Many studies have not included the defects on premolar and molar teeth in overall prevalence data. This is because they have examined children below the age of 12 years including Liefede and Herbison [26], Suckling et al. [25], and Dummer et al. [27] when many permanent teeth would not have erupted. In contrast, maxillary incisors are the most affected in the surveys conducted by Suckling et al. [25], Dummer et al. [27], Hoffman et al. [28], Angelillo et al., [21] and Rugg-Gunn et al. [12].
It was shown that the degree of enamel alterations varied depending on the kind of tooth and was more pronounced in locations with higher fluoride levels compared to those with lower fluoride levels. These data suggest a correlation between the alterations in enamel and the concentrations of drinking water [29].

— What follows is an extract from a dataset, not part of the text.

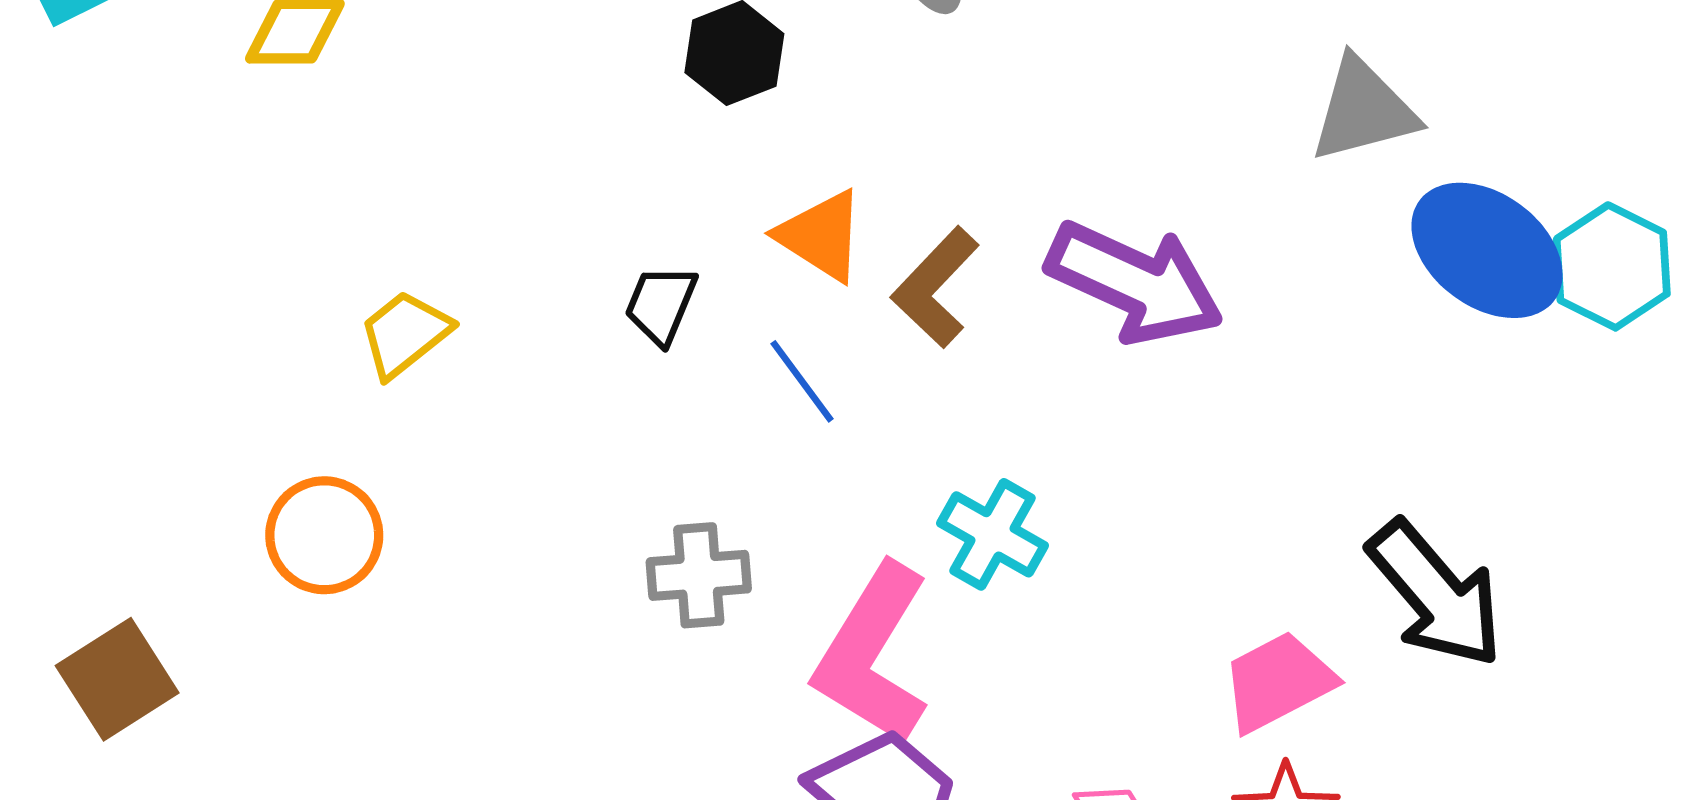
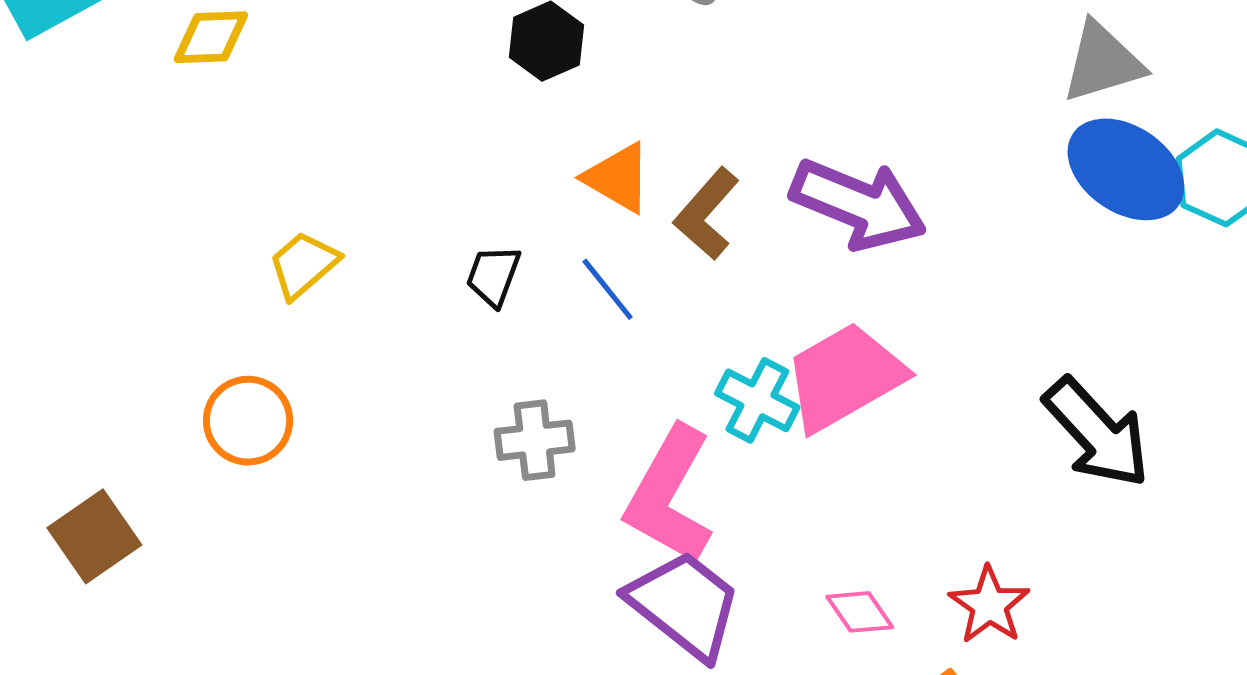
gray triangle: (1363, 110) -> (1103, 62), moved
black trapezoid: (661, 305) -> (493, 276), moved
pink trapezoid: (1278, 682) -> (844, 377), moved, size x1.4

The growing accessibility of dental products containing fluoride has sparked renewed interest in the study of dental fluorosis epidemiology. The occurrence of dental fluorosis is most closely associated with the overall accumulation of fluoride exposure throughout the development of teeth. Fluoride supplements may add to the overall fluoride exposure in children. If the total fluoride exposure to growing teeth is too high, it can lead to fluorosis, which causes defects in non-fluoridated locations and the severity of the defect worsens in fluoridated areas [8].
Limitations
The current research focused on certain villages and only included school children aged 12-15 years. Therefore, a comprehensive epidemiological investigation of the Fazilka district is necessary to provide a complete understanding of the problem's magnitude.
Conclusions
The water in all the examined communities had a fluoride content ranging from 0.5 ppm to 2.0 ppm. Even when fluoride concentrations are low, the presence of an enamel defect in at least one tooth suggests that factors such as climate and the amount of water consumed have a role in addition to the concentration of fluoride in drinking water. Another contributing aspect might be the growing accessibility of dental products that include fluoride.

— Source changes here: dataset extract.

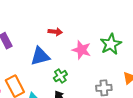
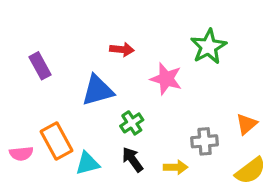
green star: (111, 44) -> (209, 47), moved

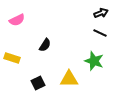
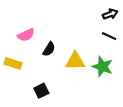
pink semicircle: (17, 20) -> (26, 35), moved
yellow triangle: (69, 79) -> (75, 61), moved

Fluoride supplements may add to the overall amount of fluoride that the growing teeth are exposed to, regardless of whether the location has naturally occurring fluoride or fluoride is added to the water supply. The prevailing enamel defect seen was diffuse opacity, with a score of 4, and it affected at least two-thirds of the tooth surface. Given that the current research focused on certain villages in the Fazilka area and only included school children aged 12-15 years, the findings indicate the need for a comprehensive epidemiological investigation of the whole Punjab state to have a more accurate understanding of the problem's magnitude. Given the negative impact of consuming water with excessive fluoride on oral health, it is crucial to prioritize the development of uncomplicated, efficient, and affordable de-fluoridation methods that are appropriate and acceptable to rural communities in high fluoride areas of Fazilka district. This becomes particularly important if there are no other accessible sources of drinking water with low fluoride content.